Cleaning Up the Capital

Washington, D.C., debates renewable energy goals

East Environment News
Students set the last solar panel on their team's house during the 2009 U.S. Department of Energy Solar Decathlon on the National Mall in Washington, D.C. (Stefano Paltera/Courtesy the U.S. Deptartment of Energy Solar Decathlon)
Students set the last solar panel on their team's house during the 2009 U.S. Department of Energy Solar Decathlon on the National Mall in Washington, D.C. (Stefano Paltera/Courtesy the U.S. Deptartment of Energy Solar Decathlon)

Last week, District of Columbia councilmember Mary Cheh introduced the Clean Energy DC Act of 2018, legislation that, if enacted, would require 100 percent of the electricity sold in the District to come from renewable sources by 2032. The act also specifies new guidelines for retrofitting existing buildings that emit substantial greenhouse gases into more energy efficient structures. The bill must be reviewed by committees before a vote takes place, which would probably happen sometime in the fall.

In the wake of the United States’ withdrawal from the Paris Climate Agreement, many U.S. cities have set their own sustainability goals, and the attempts have taken various forms, including a pledge by Saint Paul, Minnesota to make all of its buildings carbon neutral by 2050.

Under the watch of D.C.’s Department of Energy and the Environment (DOEE), the New Building Emissions Standards proposed by the act would regulate the energy performance of the District’s buildings and introduce benchmarks for future construction. Regulations would include cover energy usage and energy efficiency, among other topics. An incentive and financial assistance program would be set up, while penalties would be issued for buildings that fail to comply.



Cheh’s office told AN that the act does not intend to create prescriptive policies aimed at restricting the building industry, but the Washington, D.C., chapter of the American Institute of Architects (AIA|DC) expressed that that is a concern.
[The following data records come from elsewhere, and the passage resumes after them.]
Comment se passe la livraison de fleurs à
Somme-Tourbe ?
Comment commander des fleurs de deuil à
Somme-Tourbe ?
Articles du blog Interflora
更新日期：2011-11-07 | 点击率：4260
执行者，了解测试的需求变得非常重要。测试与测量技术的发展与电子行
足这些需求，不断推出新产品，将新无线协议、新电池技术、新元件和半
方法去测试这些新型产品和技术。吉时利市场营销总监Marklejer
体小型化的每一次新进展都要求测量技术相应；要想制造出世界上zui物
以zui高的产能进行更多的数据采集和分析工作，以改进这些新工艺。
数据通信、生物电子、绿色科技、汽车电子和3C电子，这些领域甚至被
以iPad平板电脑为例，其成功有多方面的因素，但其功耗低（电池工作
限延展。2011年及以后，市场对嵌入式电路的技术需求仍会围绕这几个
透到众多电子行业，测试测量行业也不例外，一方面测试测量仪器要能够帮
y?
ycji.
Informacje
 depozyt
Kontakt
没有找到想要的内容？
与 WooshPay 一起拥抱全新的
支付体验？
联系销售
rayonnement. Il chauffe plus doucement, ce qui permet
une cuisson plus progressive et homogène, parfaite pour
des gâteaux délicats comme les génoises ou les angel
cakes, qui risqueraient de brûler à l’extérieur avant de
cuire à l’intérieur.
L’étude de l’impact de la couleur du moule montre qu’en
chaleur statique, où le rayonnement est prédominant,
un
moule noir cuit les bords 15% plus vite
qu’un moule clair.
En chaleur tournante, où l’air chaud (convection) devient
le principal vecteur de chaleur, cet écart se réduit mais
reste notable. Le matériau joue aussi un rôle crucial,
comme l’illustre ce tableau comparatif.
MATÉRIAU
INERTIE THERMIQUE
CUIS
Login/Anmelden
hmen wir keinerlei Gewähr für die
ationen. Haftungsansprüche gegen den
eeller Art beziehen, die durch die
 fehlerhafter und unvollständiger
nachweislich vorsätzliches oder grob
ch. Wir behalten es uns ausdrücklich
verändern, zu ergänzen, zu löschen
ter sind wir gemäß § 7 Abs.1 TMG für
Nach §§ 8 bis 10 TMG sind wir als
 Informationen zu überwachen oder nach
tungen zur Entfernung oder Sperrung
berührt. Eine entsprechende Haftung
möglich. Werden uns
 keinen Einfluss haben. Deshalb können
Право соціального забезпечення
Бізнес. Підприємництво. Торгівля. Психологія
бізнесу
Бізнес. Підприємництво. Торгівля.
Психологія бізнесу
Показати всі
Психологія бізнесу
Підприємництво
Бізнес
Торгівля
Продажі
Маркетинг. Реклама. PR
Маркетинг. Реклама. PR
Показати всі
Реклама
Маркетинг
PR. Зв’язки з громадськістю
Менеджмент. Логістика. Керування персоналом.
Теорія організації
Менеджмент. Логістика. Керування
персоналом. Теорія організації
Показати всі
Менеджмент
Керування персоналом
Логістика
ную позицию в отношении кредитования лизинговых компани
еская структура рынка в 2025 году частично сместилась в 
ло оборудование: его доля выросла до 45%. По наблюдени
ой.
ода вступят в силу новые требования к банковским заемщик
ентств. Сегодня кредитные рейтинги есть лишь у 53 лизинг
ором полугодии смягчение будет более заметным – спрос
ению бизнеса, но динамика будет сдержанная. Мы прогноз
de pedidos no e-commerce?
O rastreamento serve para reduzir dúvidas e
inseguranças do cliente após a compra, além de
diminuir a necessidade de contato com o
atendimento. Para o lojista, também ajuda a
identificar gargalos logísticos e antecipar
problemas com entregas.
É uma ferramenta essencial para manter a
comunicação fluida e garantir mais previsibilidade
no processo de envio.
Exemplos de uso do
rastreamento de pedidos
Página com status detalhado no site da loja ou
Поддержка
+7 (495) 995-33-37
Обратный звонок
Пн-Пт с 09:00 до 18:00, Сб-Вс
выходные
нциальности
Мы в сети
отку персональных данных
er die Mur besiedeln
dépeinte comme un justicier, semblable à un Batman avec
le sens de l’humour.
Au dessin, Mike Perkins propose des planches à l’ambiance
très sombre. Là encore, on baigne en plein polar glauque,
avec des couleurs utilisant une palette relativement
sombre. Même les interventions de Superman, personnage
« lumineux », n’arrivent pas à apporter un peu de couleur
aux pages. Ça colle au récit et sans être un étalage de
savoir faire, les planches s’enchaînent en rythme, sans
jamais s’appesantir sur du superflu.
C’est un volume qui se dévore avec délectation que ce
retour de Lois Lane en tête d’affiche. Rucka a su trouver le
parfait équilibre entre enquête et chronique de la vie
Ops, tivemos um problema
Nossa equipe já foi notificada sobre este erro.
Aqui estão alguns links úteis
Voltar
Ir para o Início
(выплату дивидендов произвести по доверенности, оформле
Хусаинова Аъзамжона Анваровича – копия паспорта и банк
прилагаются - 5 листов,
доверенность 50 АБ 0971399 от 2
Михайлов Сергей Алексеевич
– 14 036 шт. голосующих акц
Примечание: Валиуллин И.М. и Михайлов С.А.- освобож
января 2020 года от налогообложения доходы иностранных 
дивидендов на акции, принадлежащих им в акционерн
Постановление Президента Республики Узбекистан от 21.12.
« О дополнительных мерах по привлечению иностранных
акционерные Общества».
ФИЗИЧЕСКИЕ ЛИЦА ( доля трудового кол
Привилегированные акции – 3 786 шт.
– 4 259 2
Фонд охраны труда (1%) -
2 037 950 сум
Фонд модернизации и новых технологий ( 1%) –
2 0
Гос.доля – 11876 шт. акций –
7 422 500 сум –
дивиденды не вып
They note that the current proposal “contains ambiguity and leaves the setting of performance criteria up to D.C. DOEE staff without clear opportunity for stakeholder input,” according to an earlier comment.

“The legislation puts a large administrative burden on D.C. DOEE staff to set the standards, track compliance, and enforce the requirements of the program,” said the AIA|DC in a statement. “The mandate for private property owners to upgrade existing building systems and performance without accompanying financial assistance could be problematic, leading to legal challenges and potentially adversely impact development.”

Despite these comments, the AIA|DC said that it is proud that the city intends to lead the nation in setting a new standard for clean energy.

This is not the first time that Washington’s building sustainability efforts have come under the spotlight.

Last year, the city was dubbed the “quiet capital of sustainable design” by Huffington Post. They reported that in 2016, the city’s volume of certified green buildings per capita was almost eight times that of Massachusetts, and over 11 times the average for the top ten greenest states. D.C. was later named the world’s first LEED Platinum City in recognition of the city’s efforts in reducing greenhouse gas emissions and promoting clean energy in the built environment.

American Geophysical Union project rendering by Hickok Cole Architects, Interface Engineering Inc., Skanska (general contractor), and MGAC (client representative and project manager) (Courtesy Hickok Cole)

One innovative green building currently under construction in D.C. is the American Geophysical Union (AGU) Headquarters. Its “net zero” design means it generates as much energy as it uses. Design features include a photovoltaic array, a radiant cooling system, a green wall, a direct current electrified grid, a water reclamation cistern, and a municipal sewer heat exchange system. The building is seeking the Net Zero Energy Building (NZEB) Certification by the International Living Future Institute.